«Reazione aggressiva per scarsa consapevolezza di sè»

27 Ottobre 2019

FRANCAVILLA AL MARE. Discutere per questioni banali, legate al traffico, alla guida. Perdere le staffe e reagire in maniera spropositata, con violenza. Senza pensare alle conseguenze. Perché avviene?...

FRANCAVILLA AL MARE. Discutere per questioni banali, legate al traffico, alla guida. Perdere le staffe e reagire in maniera spropositata, con violenza. Senza pensare alle conseguenze. Perché avviene? La psicologa e psicoterapeuta Rita Lorito, di Francavilla, spiega il motivo di tanta aggressività dietro a questioni banali.
Dottoressa, cosa scatta?
Uno psicoterapeuta, Harry David Johns, autore di “Paura e rabbia nel quotidiano”, ha evidenziato che sotto ogni reazione collerica si nasconde una paura che la alimenta e la rafforza.

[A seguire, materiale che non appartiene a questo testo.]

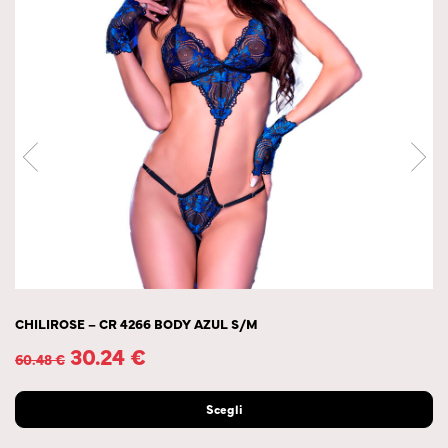
CHILIROSE – CR 4266 BODY AZUL S/M
30.24
€
60.48
€
Scegli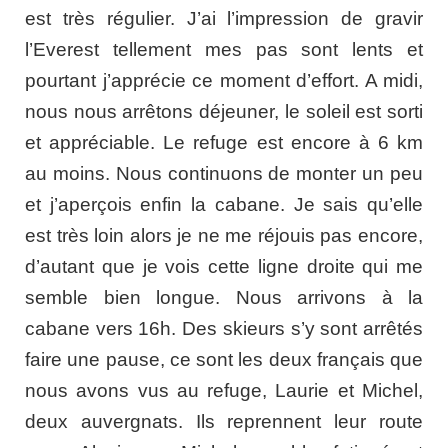
est très régulier. J’ai l’impression de gravir
l’Everest tellement mes pas sont lents et
pourtant j’apprécie ce moment d’effort. A midi,
nous nous arrêtons déjeuner, le soleil est sorti
et appréciable. Le refuge est encore à 6 km
au moins. Nous continuons de monter un peu
et j’aperçois enfin la cabane. Je sais qu’elle
est très loin alors je ne me réjouis pas encore,
d’autant que je vois cette ligne droite qui me
semble bien longue. Nous arrivons à la
cabane vers 16h. Des skieurs s’y sont arrêtés
faire une pause, ce sont les deux français que
nous avons vus au refuge, Laurie et Michel,
deux auvergnats. Ils reprennent leur route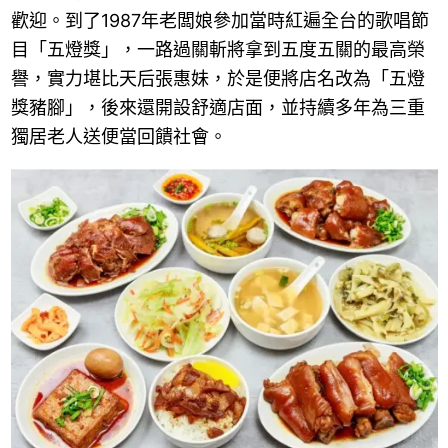
歡迎。到了1987年老闆娘參加當時紅遍全台的歌唱節
目「五燈獎」，一路過關斬將拿到五度五關的最高榮
譽，實力堪比天后張惠妹，於是便將店名改為「五燈
獎豬腳」，後來還開設舒適店面，並持續多年為三重
獨居老人送便當回饋社會。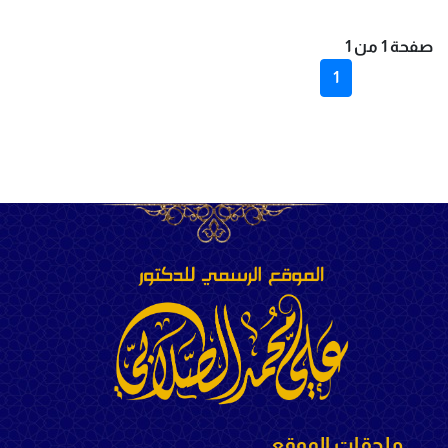
صفحة 1 من 1
1
ملحقات الموقع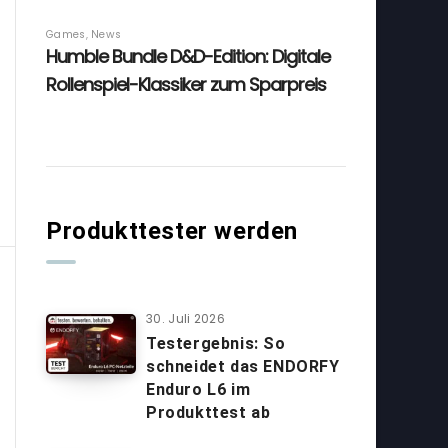
Produkttester werden
30. Juli 2026
Testergebnis: So
schneidet das ENDORFY
Enduro L6 im
Produkttest ab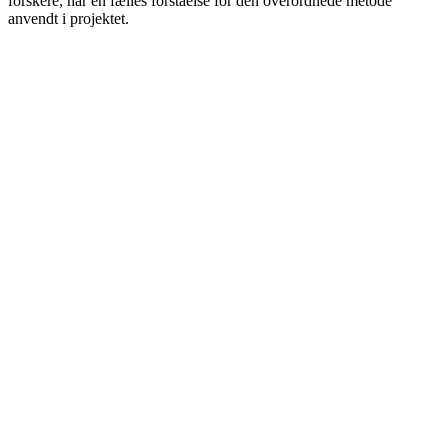
forskere, har en fælles forståelse for den overordnede metode
anvendt i projektet.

In effetti c’è negli individui tanta insoddisfazione, unita a frustrazione, ansia, paura, disorientamento. E molto spesso c’è poca consapevolezza sul livello personale di percezione di queste emozioni e sensazioni. La risposta più immediata è quella impulsiva, una reazione aggressiva che scatta di fronte a una banalità, come una mancata precedenza, un gesto o uno sguardo ambiguo. Quando la reazione non è mediata dalla razionalità si può arrivare a conseguenze pesanti.

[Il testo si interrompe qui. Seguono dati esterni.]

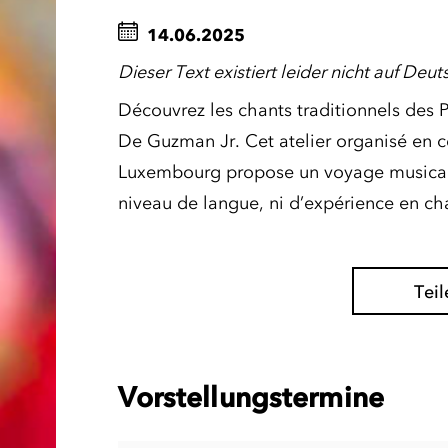
14.06.2025
Dieser Text existiert leider nicht auf Deut
Découvrez les chants traditionnels des 
De Guzman Jr. Cet atelier organisé en 
Luxembourg propose un voyage musical à
niveau de langue, ni d’expérience en cha
Teil
Vorstellungstermine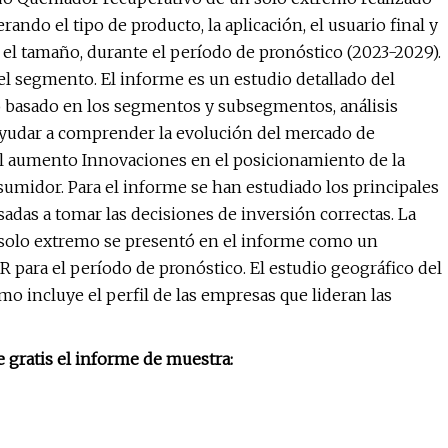
ndo el tipo de producto, la aplicación, el usuario final y
 el tamaño, durante el período de pronóstico (2023-2029).
 el segmento. El informe es un estudio detallado del
basado en los segmentos y subsegmentos, análisis
a ayudar a comprender la evolución del mercado de
l aumento Innovaciones en el posicionamiento de la
umidor. Para el informe se han estudiado los principales
esadas a tomar las decisiones de inversión correctas. La
solo extremo se presentó en el informe como un
 para el período de pronóstico. El estudio geográfico del
 incluye el perfil de las empresas que lideran las
 gratis el informe de muestra: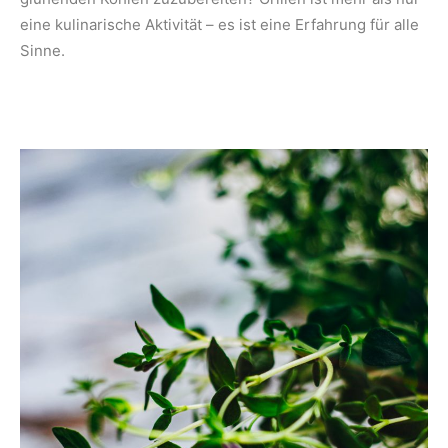
eine kulinarische Aktivität – es ist eine Erfahrung für alle
Sinne.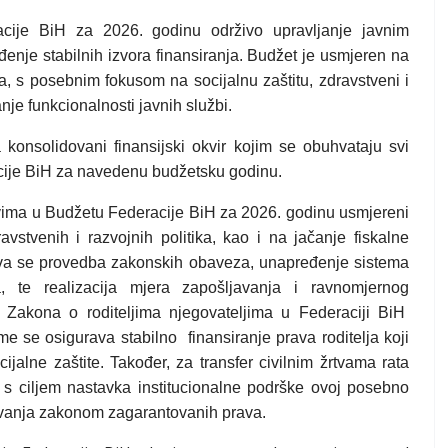
cije BiH za 2026. godinu održivo upravljanje javnim
enje stabilnih izvora finansiranja. Budžet je usmjeren na
, s posebnim fokusom na socijalnu zaštitu, zdravstveni i
nje funkcionalnosti javnih službi.
a konsolidovani finansijski okvir kojim se obuhvataju svi
eracije BiH za navedenu budžetsku godinu.
ndovima u Budžetu Federacije BiH za 2026. godinu usmjereni
ravstvenih i razvojnih politika, kao i na jačanje fiskalne
ržava se provedba zakonskih obaveza, unapređenje sistema
a, te realizacija mjera zapošljavanja i ravnomjernog
 Zakona o roditeljima njegovateljima u Federaciji BiH
me se osigurava stabilno
finansiranje prava roditelja koji
ijalne zaštite. Također, za transfer civilnim žrtvama rata
s ciljem nastavka institucionalne podrške ovoj posebno
arivanja zakonom zagarantovanih prava.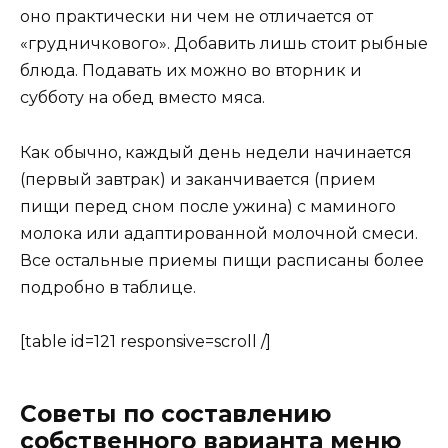
оно практически ни чем не отличается от
«грудничкового». Добавить лишь стоит рыбные
блюда. Подавать их можно во вторник и
субботу на обед вместо мяса.
Как обычно, каждый день недели начинается
(первый завтрак) и заканчивается (прием
пищи перед сном после ужина) с маминого
молока или адаптированной молочной смеси.
Все остальные приемы пищи расписаны более
подробно в таблице.
[table id=121 responsive=scroll /]
Советы по составлению
собственного варианта меню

Come si può evitare di reagire aggressivamente?
Quando l’individuo si trova ad affrontare una forte frustrazione tende a perdere la propria capacità decisionale e resta bloccato in una scelta forzata: ribellarsi o sottomettersi. La reazione che si scatena, dettata dall’ansia, è un tentativo di compensare il sentimento di inadeguatezza. Al contrario, la risposta dovrebbe essere la ricerca di una modalità adulta di risolvere il problema. Quando scatta la reazione aggressiva è molto difficile fermarsi, proprio per le componenti di impulsività e inconsapevolezza della reazione. La si può prevenire, però, attraverso l’autoconoscenza e l’autoriconoscimento della propria reattività. L’elaborazione di un sentimento collerico comporta l’entrare in contatto con il sentimento stesso, quindi l’identificazione e l’accettazione del sentimento per poi decidere cosa farne: verbalizzarlo, esprimerlo, diluirlo, sopprimerlo.(f.bu.)